- Goal of the exercise -
So long as no pictures are carried over, output the records below exactly.

- Records to process -
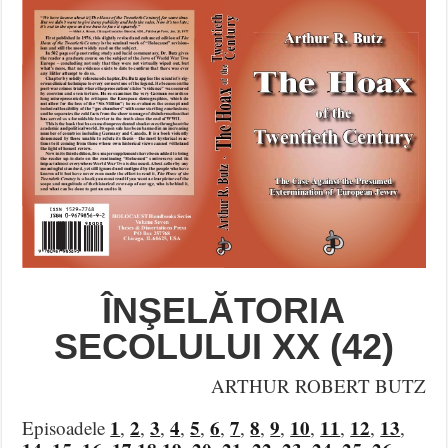
ÎNŞELĂTORIA
SECOLULUI XX (42)
ARTHUR ROBERT BUTZ
1
2
3
4
5
6
7
8
9
10
11
12
13
Episoadele
,
,
,
,
,
,
,
,
,
,
,
,
,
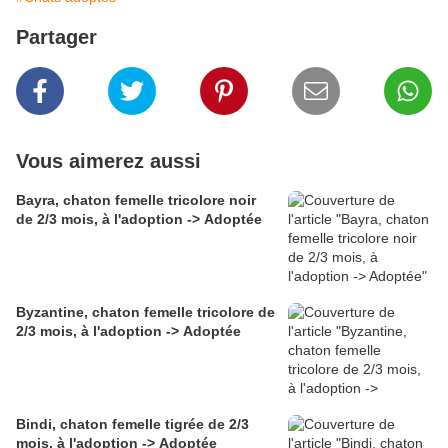
Partager
Vous aimerez aussi
Bayra, chaton femelle tricolore noir
de 2/3 mois, à l'adoption -> Adoptée
Byzantine, chaton femelle tricolore de
2/3 mois, à l'adoption -> Adoptée
Bindi, chaton femelle tigrée de 2/3
mois, à l'adoption -> Adoptée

- Exercise answer -
ÎNŞELĂTORIA
SECOLULUI XX (42)
ARTHUR ROBERT BUTZ
1
2
3
4
5
6
7
8
9
10
11
12
13
Episoadele
,
,
,
,
,
,
,
,
,
,
,
,
,
Partager
Vous aimerez aussi
Bayra, chaton femelle tricolore noir
de 2/3 mois, à l'adoption -> Adoptée
Byzantine, chaton femelle tricolore de
2/3 mois, à l'adoption -> Adoptée
Bindi, chaton femelle tigrée de 2/3
mois, à l'adoption -> Adoptée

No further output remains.